As principal investigator of “Peeking Behind the Veil: Investigating Health and Violence in U.S. Immigrant Detention Centers”, I seek to understand how race and punishment intersect to produce health disparities in immigrant detention centers.
To date, we have found that punitive capacity (sexual assaults, physical assaults, dispersion of chemical weapons, disturbances, use of restraints, and SWAT deployment) predicts deaths, attempted suicides, and medical/psychiatric service referrals outside of the facility. Quite surprisingly, we also find that punitive capacity is unrelated to facility standards, access to legal counsel, and detainee grievances.
Because leaders across the political spectrum agree that mass imprisonment is inefficient, costly, and a chief purveyor of increased racial and economic inequality, there are increased calls for an end to mass imprisonment. In contrast, the U.S. detention system has grown five-fold while enshrouded in darkness behind a bureaucratic veil stitched together with indemnification clauses and laced with a host of other legal jargon.
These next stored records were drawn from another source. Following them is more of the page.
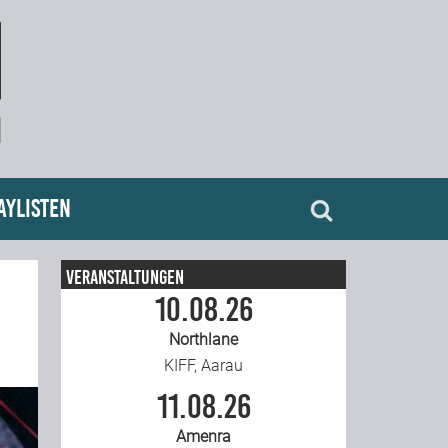
aylisten
Veranstaltungen
10.08.26
Northlane
KIFF, Aarau
11.08.26
Amenra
We argue that detention, like imprisonment, is also a form of punishment despite being an administrative (non criminal) process for the purposes of deportation. While immigrants do have limited rights (and in some cases due process) in comparison to criminals, the power of detention is capriciously exercised over their daily lives making the detention center a site of vulnerability for marginalized populations.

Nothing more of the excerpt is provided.